The disagreement poses a dilemma for supporters of gun control for which there is no clear answer: Is it better to teach wavering Democrats that there is a cost to voting against gun control, even if it jeopardizes Democratic control of the Senate, which is needed to enact gun control? Or is it better to maintain Democratic Senate control even if it means that some red-state Democrats are more likely to vote against gun control to protect their right flank?
President Obama took a position on this question in April, when he declined to lean heavily, or publically call out, the four Democratic senators who voted to block the expansion of background checks. While pundits attacked him as a weak leader, unable to sit down Alaska Sen. Mark Begich for a stiff drink, White House aides spoke privately about the importance of maintaining a Democratic Senate majority in 2014.

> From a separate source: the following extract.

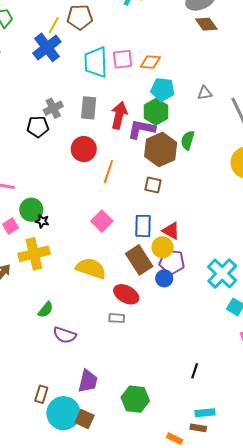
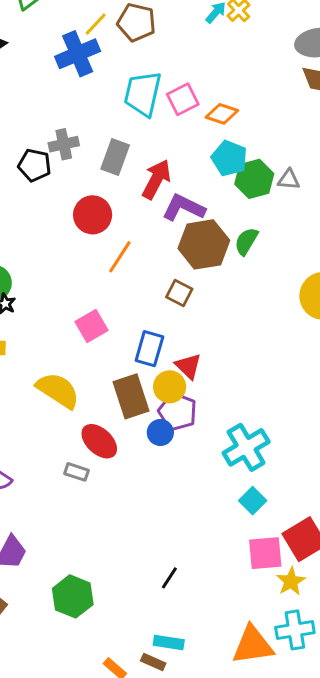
pink square: (123, 59) -> (183, 99), turned -35
green hexagon: (156, 112) -> (254, 179), moved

Since then, however, Obama’s own political organization, Organizing for Action (OFA), has promised to bring pressure on the four defecting Democratic senators—Pryor, Begich, North Dakota’s Heidi Heitkamp and Montana’s Max Baucus. Jon Carson, the head of OFA, has said his volunteers are less concerned about hurting the reelection chances of Democrats than getting a background check bill through Congress. In recent weeks, the group has held phone banks in Alaska, Arkansas and North Dakota to inform residents of their Democratic senators’ votes against more gun control. OFA volunteers have also protested outside Baucus’s office in Bozeman, even though Baucus has announced that he will not run for reelection after his term expires.